When I first heard that Bajaj have launched a V12, I fell out of my chair! After I realised they had actually launched the V12, the V15’s younger and slightly smaller sibling, I decided to get up off the floor and go check it out
Story: Harket Suchde
Photography: Aditya Dhiwar and Saurabh Botre
I’m about as patriotic as the next guy, standing up for the national anthem before every film, cheering for the boys in blue when they win the World Cup, and lamenting about how corrupt our politicians are. So when I first heard that Bajaj were making bikes out of metal sourced from the INS Vikrant aircraft carrier in the V15, I was suitably impressed. You have to admit that as far as marketing campaigns go, this is right up there with Bajaj’s better ones like the original “I Feel Like God” campaign for the very first Avenger, and the “Fastest Indian” campaign for the Pulsar 220F.
However, I had decided that I couldn’t in all fairness let patriotism hamper my objectivity when reviewing the V12, so when I approached the bike, key in hand, I pointedly looked everywhere but at the shiny badge on the filler cap that said “made with the invincible metal of INS VIKRANT”, obviously I didn’t do a very good job of it if I can reprint what it said verbatim. Be that as it may, I decided to ignore the source of the metal and look at the bike as a whole. It definitely catches the eye, especially in this red with white pinstripes paint job. You will also notice that the V12 has a lot of visual underpinnings from its 150-cc brother, because the chassis, tank, headlamp unit, tail-lamp unit and various other bits and bobs are sourced directly from there.

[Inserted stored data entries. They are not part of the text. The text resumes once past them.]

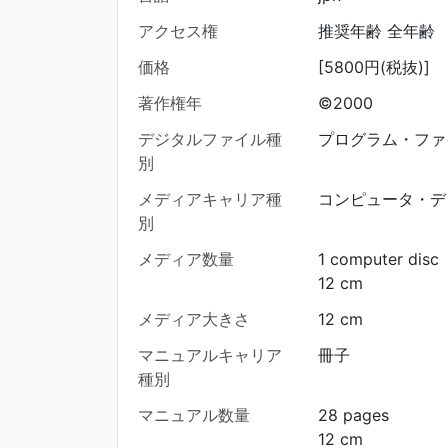
アクセス権
推奨年齢 全年齢
価格
[5800円(税抜)]
著作権年
©2000
デジタルファイル種
プログラム・ファ
別
メディアキャリア種
コンピュータ・デ
別
メディア数量
1 computer disc
12 cm
メディア大きさ
12 cm
マニュアルキャリア
冊子
種別
マニュアル数量
28 pages
12 cm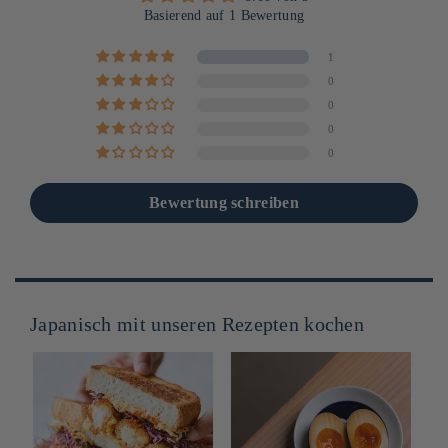
Basierend auf 1 Bewertung
1
0
0
0
0
Bewertung schreiben
Japanisch mit unseren Rezepten kochen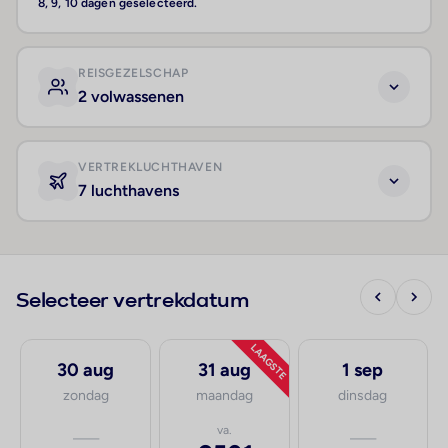
8, 9, 10 dagen geselecteerd.
REISGEZELSCHAP
2 volwassenen
VERTREKLUCHTHAVEN
7 luchthavens
Selecteer vertrekdatum
LAAGSTE
30 aug
31 aug
1 sep
zondag
maandag
dinsdag
—
va.
—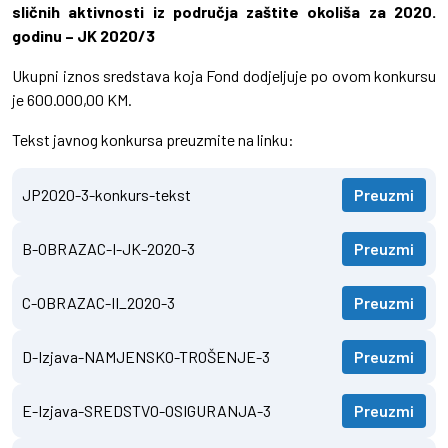
sličnih aktivnosti iz područja zaštite okoliša za 2020.
godinu – JK 2020/3
Ukupni iznos sredstava koja Fond dodjeljuje po ovom konkursu
je 600.000,00 KM.
Tekst javnog konkursa preuzmite na linku:
JP2020-3-konkurs-tekst
Preuzmi
B-OBRAZAC-I-JK-2020-3
Preuzmi
C-OBRAZAC-II_2020-3
Preuzmi
D-Izjava-NAMJENSKO-TROŠENJE-3
Preuzmi
E-Izjava-SREDSTVO-OSIGURANJA-3
Preuzmi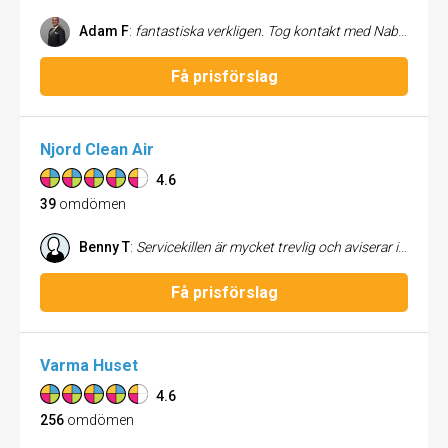
Adam F
:
fantastiska verkligen. Tog kontakt med Nabil för att få hjälp med att måla om min nyköpta lägenhet samt spackla diverse väggar. Är supernöjd. Enkla,snabba med fantastisk service. rekommenderas starkt. Tack Nabil! /Adam Farhoumand
Få prisförslag
Njord Clean Air
4.6
39
omdömen
Benny T
:
Servicekillen är mycket trevlig och aviserar i god tid för filterbyte.
Få prisförslag
Varma Huset
4.6
256
omdömen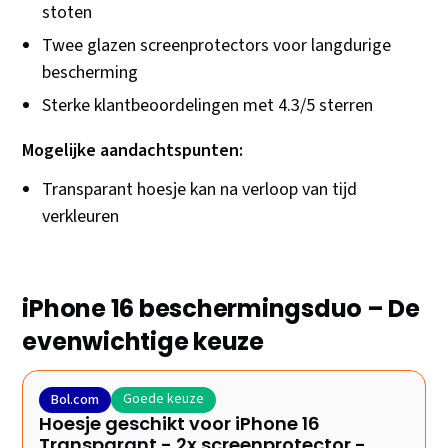
stoten
Twee glazen screenprotectors voor langdurige
bescherming
Sterke klantbeoordelingen met 4.3/5 sterren
Mogelijke aandachtspunten:
Transparant hoesje kan na verloop van tijd
verkleuren
iPhone 16 beschermingsduo – De
evenwichtige keuze
Goede keuze
Bol.com
Hoesje geschikt voor iPhone 16
Transparant - 2x screenprotector -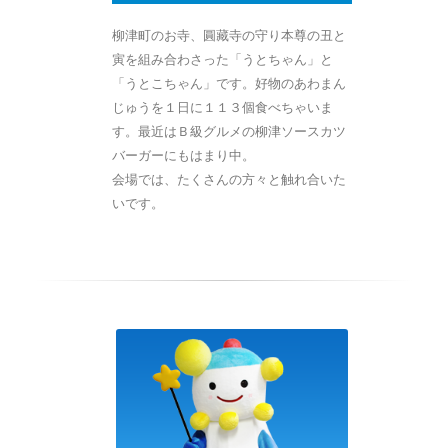
柳津町のお寺、圓藏寺の守り本尊の丑と
寅を組み合わさった「うとちゃん」と
「うとこちゃん」です。好物のあわまん
じゅうを１日に１１３個食べちゃいま
す。最近はＢ級グルメの柳津ソースカツ
バーガーにもはまり中。
会場では、たくさんの方々と触れ合いた
いです。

However, look closely, and you will notice a few subtle differences. The wheels, while similar, are not quite the same, the rear tyres are thinner (still beefy for the 125-cc segment) 100/90x16s, and little bits of aluminium have been replaced with blacked-out metal instead — around the keyhole, for example.
The fuel-tank is still the same 13-litre one with those striking striped graphics, the rear seat cowl is still present and correct, and the overall retro styling has been left unblemished, which is good because it is oh-so-charming and works well to give the V12 (and V15) some serious, not to mention unique, kerb presence. So while a few elements have been tweaked to save cost, visually, the V12 is as good-looking as its elder brother, and looks absolutely nothing like any other 125-cc class bike out there. The only fly in the ointment is that black grab-rail which sticks out like a sore thumb on an otherwise delightfully styled motorcycle.